> Work required:
Return every entry from the listing below unaltered.

^^^^^^^^^^^^^^^^

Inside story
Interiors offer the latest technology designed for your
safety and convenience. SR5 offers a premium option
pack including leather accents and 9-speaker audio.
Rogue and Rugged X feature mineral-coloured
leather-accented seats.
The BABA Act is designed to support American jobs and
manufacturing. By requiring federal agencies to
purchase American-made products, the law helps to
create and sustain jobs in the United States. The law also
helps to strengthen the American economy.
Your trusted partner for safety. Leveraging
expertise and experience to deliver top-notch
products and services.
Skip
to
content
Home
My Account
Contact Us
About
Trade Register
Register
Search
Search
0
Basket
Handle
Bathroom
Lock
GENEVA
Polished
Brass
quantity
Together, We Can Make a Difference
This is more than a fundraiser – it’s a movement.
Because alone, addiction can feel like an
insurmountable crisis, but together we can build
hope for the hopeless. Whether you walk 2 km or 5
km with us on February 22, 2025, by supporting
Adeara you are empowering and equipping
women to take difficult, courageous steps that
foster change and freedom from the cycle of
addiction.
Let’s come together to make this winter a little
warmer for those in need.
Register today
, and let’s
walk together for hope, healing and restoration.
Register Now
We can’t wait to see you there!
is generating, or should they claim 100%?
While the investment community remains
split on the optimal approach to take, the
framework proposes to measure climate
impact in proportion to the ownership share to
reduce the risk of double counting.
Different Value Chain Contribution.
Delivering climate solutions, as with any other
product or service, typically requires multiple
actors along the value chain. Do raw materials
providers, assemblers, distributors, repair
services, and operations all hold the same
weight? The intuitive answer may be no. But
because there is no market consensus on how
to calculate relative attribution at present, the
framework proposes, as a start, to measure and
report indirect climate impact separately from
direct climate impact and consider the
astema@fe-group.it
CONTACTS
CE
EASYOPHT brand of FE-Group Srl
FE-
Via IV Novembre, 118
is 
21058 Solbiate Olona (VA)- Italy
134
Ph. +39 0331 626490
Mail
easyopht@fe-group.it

^^^^^^^^^^^^^^^^

> Solution:
Inside story
Interiors offer the latest technology designed for your
safety and convenience. SR5 offers a premium option
pack including leather accents and 9-speaker audio.
Rogue and Rugged X feature mineral-coloured
leather-accented seats.
The BABA Act is designed to support American jobs and
manufacturing. By requiring federal agencies to
purchase American-made products, the law helps to
create and sustain jobs in the United States. The law also
helps to strengthen the American economy.
Your trusted partner for safety. Leveraging
expertise and experience to deliver top-notch
products and services.
Skip
to
content
Home
My Account
Contact Us
About
Trade Register
Register
Search
Search
0
Basket
Handle
Bathroom
Lock
GENEVA
Polished
Brass
quantity
Together, We Can Make a Difference
This is more than a fundraiser – it’s a movement.
Because alone, addiction can feel like an
insurmountable crisis, but together we can build
hope for the hopeless. Whether you walk 2 km or 5
km with us on February 22, 2025, by supporting
Adeara you are empowering and equipping
women to take difficult, courageous steps that
foster change and freedom from the cycle of
addiction.
Let’s come together to make this winter a little
warmer for those in need.
Register today
, and let’s
walk together for hope, healing and restoration.
Register Now
We can’t wait to see you there!
is generating, or should they claim 100%?
While the investment community remains
split on the optimal approach to take, the
framework proposes to measure climate
impact in proportion to the ownership share to
reduce the risk of double counting.
Different Value Chain Contribution.
Delivering climate solutions, as with any other
product or service, typically requires multiple
actors along the value chain. Do raw materials
providers, assemblers, distributors, repair
services, and operations all hold the same
weight? The intuitive answer may be no. But
because there is no market consensus on how
to calculate relative attribution at present, the
framework proposes, as a start, to measure and
report indirect climate impact separately from
direct climate impact and consider the
astema@fe-group.it
CONTACTS
CE
EASYOPHT brand of FE-Group Srl
FE-
Via IV Novembre, 118
is 
21058 Solbiate Olona (VA)- Italy
134
Ph. +39 0331 626490
Mail
easyopht@fe-group.it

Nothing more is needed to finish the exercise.